Role Overview
We are looking for an experienced Data Engineer to join the Data & AI team delivering core data platform capabilities. This is a hands-on engineering role focused on designing and building robust Python-based data pipelines, ETL processes, and data models across a modern data platform. The ideal candidate is a strong Python developer with solid SQL skills and a good understanding of data lake architecture.
Exposure to data quality tooling / techniques, whether Informatica, Microsoft Purview, or custom-built frameworks, is a valuable plus.
Key Responsibilities
- Design, build, and maintain end-to-end data pipelines using Python, ensuring reliable data ingestion, transformation, and delivery across the platform.
- Develop and optimise ETL/ELT processes to move and transform data across bronze, silver, and gold layers following the Medallion architecture pattern.
- Write clean, modular, production-grade Python code for data processing, orchestration, and automation tasks.
- Supports in design and implementation of data models, schemas, and storage strategies to support downstream analytics and reporting requirements.
- Build and maintain SQL-based transformations, stored procedures, and views for data validation and reconciliation.
- Develop and manage data ingestion frameworks, handling a variety of source formats (flat files, APIs, databases, streaming).
- Implement data quality checks and validations within pipelines, applying rules across completeness, validity, consistency, uniqueness, accuracy, and timeliness dimensions.
- Monitor pipeline health, build alerting mechanisms, and troubleshoot data issues in production environments.
- Contribute to CI/CD pipelines for data workloads, including automated testing, deployment, and version control practices.
- Produce clear technical documentation for pipelines, data models, and operational runbooks.
Required Skills & Experience
- Strong Python development skills with hands-on experience building production data pipelines (pandas, PySpark, or equivalent).
- Solid SQL skills for complex queries, data transformations, and performance tuning.

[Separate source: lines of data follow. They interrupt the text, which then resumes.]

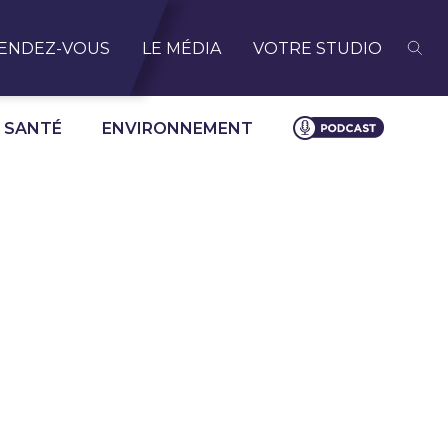
ENDEZ-VOUS
LE MÉDIA
VOTRE STUDIO
SANTÉ
ENVIRONNEMENT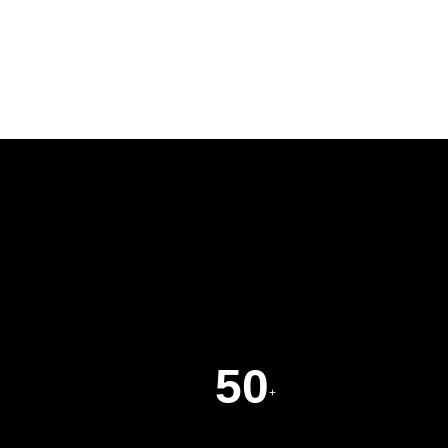
查看详细
50
+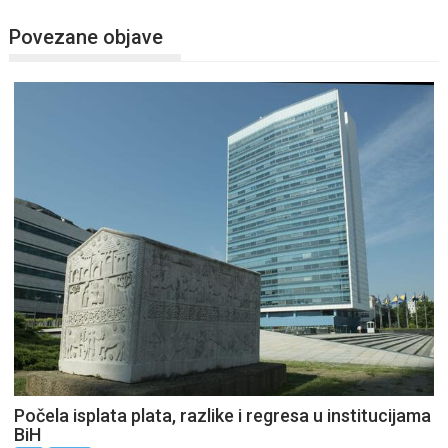
Povezane objave
Počela isplata plata, razlike i regresa u institucijama
BiH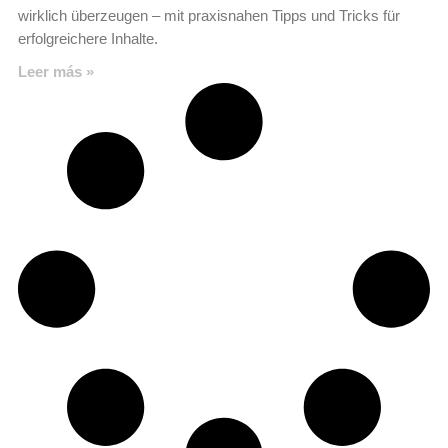
wirklich überzeugen – mit praxisnahen Tipps und Tricks für
erfolgreichere Inhalte.
Leer más »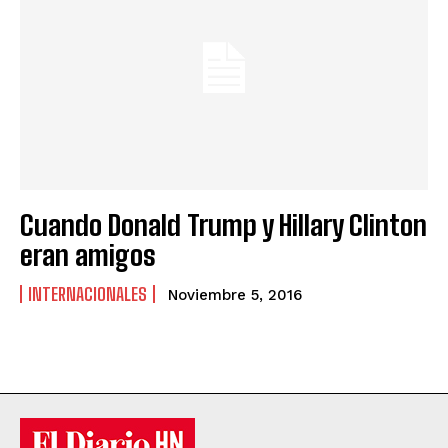
Cuando Donald Trump y Hillary Clinton
eran amigos
INTERNACIONALES
Noviembre 5, 2016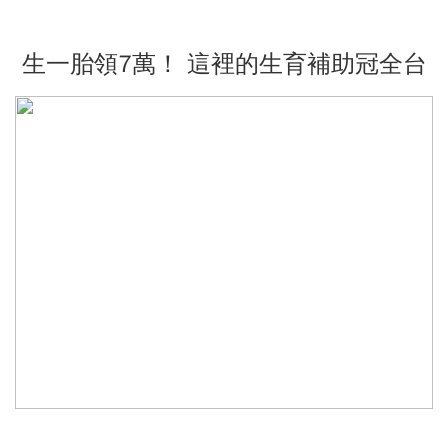
生一胎領7萬！ 這裡的生育補助冠全台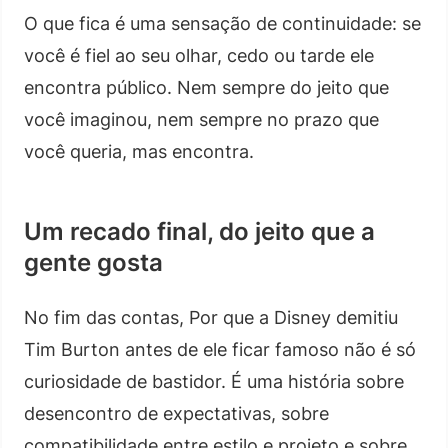
O que fica é uma sensação de continuidade: se
você é fiel ao seu olhar, cedo ou tarde ele
encontra público. Nem sempre do jeito que
você imaginou, nem sempre no prazo que
você queria, mas encontra.
Um recado final, do jeito que a
gente gosta
No fim das contas, Por que a Disney demitiu
Tim Burton antes de ele ficar famoso não é só
curiosidade de bastidor. É uma história sobre
desencontro de expectativas, sobre
compatibilidade entre estilo e projeto e sobre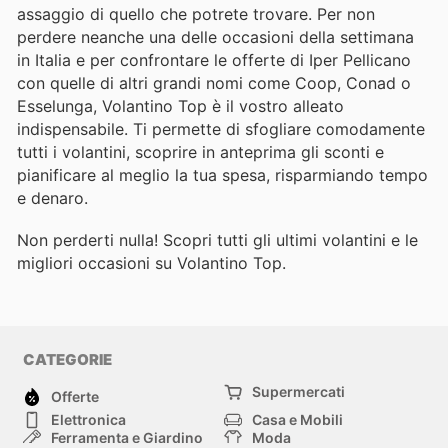
assaggio di quello che potrete trovare. Per non
perdere neanche una delle occasioni della settimana
in Italia e per confrontare le offerte di Iper Pellicano
con quelle di altri grandi nomi come Coop, Conad o
Esselunga, Volantino Top è il vostro alleato
indispensabile. Ti permette di sfogliare comodamente
tutti i volantini, scoprire in anteprima gli sconti e
pianificare al meglio la tua spesa, risparmiando tempo
e denaro.
Non perderti nulla! Scopri tutti gli ultimi volantini e le
migliori occasioni su Volantino Top.
CATEGORIE
Supermercati
Offerte
Elettronica
Casa e Mobili
Ferramenta e Giardino
Moda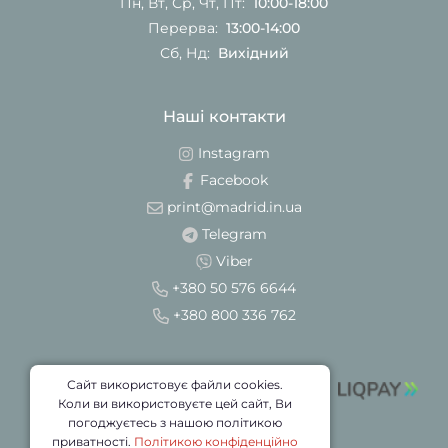
Пн, Вт, Ср, Чт, Пт:
10:00-18:00
Перерва:
13:00-14:00
Сб, Нд:
Вихідний
Наші контакти
Instagram
Facebook
print@madrid.in.ua
Telegram
Viber
+380 50 576 6644
+380 800 336 762
Сайт використовує файли cookies.
Коли ви використовуєте цей сайт, Ви
погоджуєтесь з нашою політикою
приватності.
Політикою конфіденційно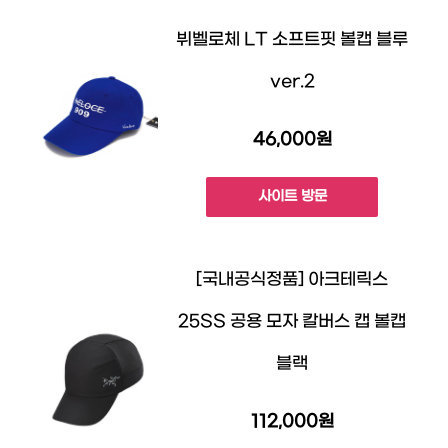
뷔벨로체 LT 소프트핏 볼캡 블루
ver.2
46,000원
사이트 방문
[국내공식정품] 아크테릭스
25SS 공용 모자 칼버스 캡 볼캡
블랙
112,000원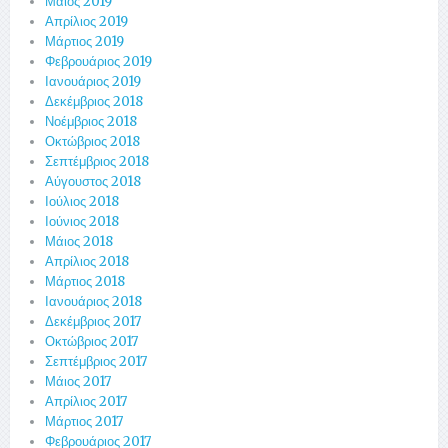
Μάιος 2019
Απρίλιος 2019
Μάρτιος 2019
Φεβρουάριος 2019
Ιανουάριος 2019
Δεκέμβριος 2018
Νοέμβριος 2018
Οκτώβριος 2018
Σεπτέμβριος 2018
Αύγουστος 2018
Ιούλιος 2018
Ιούνιος 2018
Μάιος 2018
Απρίλιος 2018
Μάρτιος 2018
Ιανουάριος 2018
Δεκέμβριος 2017
Οκτώβριος 2017
Σεπτέμβριος 2017
Μάιος 2017
Απρίλιος 2017
Μάρτιος 2017
Φεβρουάριος 2017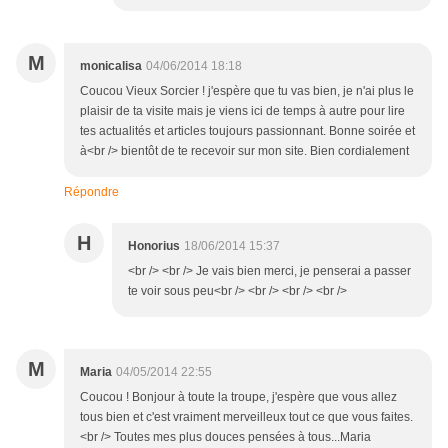
M
monicalisa
04/06/2014 18:18
Coucou Vieux Sorcier ! j'espère que tu vas bien, je n'ai plus le
plaisir de ta visite mais je viens ici de temps à autre pour lire
tes actualités et articles toujours passionnant. Bonne soirée et
à<br /> bientôt de te recevoir sur mon site. Bien cordialement
Répondre
H
Honorius
18/06/2014 15:37
<br /> <br /> Je vais bien merci, je penserai a passer
te voir sous peu<br /> <br /> <br /> <br />
M
Maria
04/05/2014 22:55
Coucou ! Bonjour à toute la troupe, j'espère que vous allez
tous bien et c'est vraiment merveilleux tout ce que vous faites.
<br /> Toutes mes plus douces pensées à tous...Maria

- Experience designing and implementing ETL/ELT processes at scale.
- Good understanding of the Medallion architecture (Bronze / Silver / Gold) and modern data lake/lakehouse design patterns.
- Experience with data orchestration tools.
- Working knowledge of cloud data platforms (Azure, AWS, or GCP).
- Familiarity with relational and non-relational databases.
- Strong problem-solving skills with the ability to debug complex data pipeline issues.